Washington and Lee law professor Christopher Seaman has published a new article in the Washington Law Review. The article, “Patent Injunctions on Appeal: An Empirical Study of the Federal Circuit’s Application of eBay” (with co-author Prof. Ryan T. Holte), appears in volume 92 of the journal.
Download the full -text of Professor Seaman’s article here.
From the abstract:
More than ten years after the U.S. Supreme Court’s 2006 seminal decision in eBay v. MercExchange, the availability of injunctive relief in patent cases remains hotly contested. For example, in a recent decision in the long-running litigation between Apple and Samsung, members of the U.S. Court of Appeals for the Federal Circuit sharply divided regarding whether an injunction was warranted to prevent Samsung from continuing to infringe several smartphone features patented by Apple. To date, however, nearly all empirical scholarship regarding eBay has focused on trial court decisions, rather than the Federal Circuit.

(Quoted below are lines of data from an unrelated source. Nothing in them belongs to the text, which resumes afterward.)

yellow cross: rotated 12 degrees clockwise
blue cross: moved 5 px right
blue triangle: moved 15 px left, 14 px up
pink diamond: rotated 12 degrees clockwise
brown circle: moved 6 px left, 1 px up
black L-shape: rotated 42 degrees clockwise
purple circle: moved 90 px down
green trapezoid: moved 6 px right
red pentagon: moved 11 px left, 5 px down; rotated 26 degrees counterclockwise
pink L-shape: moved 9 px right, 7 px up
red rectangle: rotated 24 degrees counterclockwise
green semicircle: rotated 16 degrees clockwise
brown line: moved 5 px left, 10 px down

This article represents the first comprehensive empirical study of permanent injunction decisions by the Federal Circuit following eBay. Through an original dataset of appeals in nearly 200 patent cases — representing all cases involving contested permanent injunction decisions for a 7½ year period after eBay — we assess the impact of the Federal Circuit on the availability of permanent injunctions. The findings from this study indicate that the Federal Circuit is generally more favorable to prevailing patentees regarding permanent injunctive relief than the district courts following eBay. District courts that grant an injunction after a finding of liability are highly likely to be affirmed on appeal, whereas district courts that deny an injunction have a statistically significant lower affirmance rate. This suggests the Federal Circuit is generally inclined toward a property rule rather than a liability rule as a remedy against future patent infringement. It also appears to lend support to claims by scholars and others that the Federal Circuit, as a specialized court with a large number of patent cases, is more pro-patentee than the generalist district courts. Finally, some implications of this and other empirical findings from the study are considered.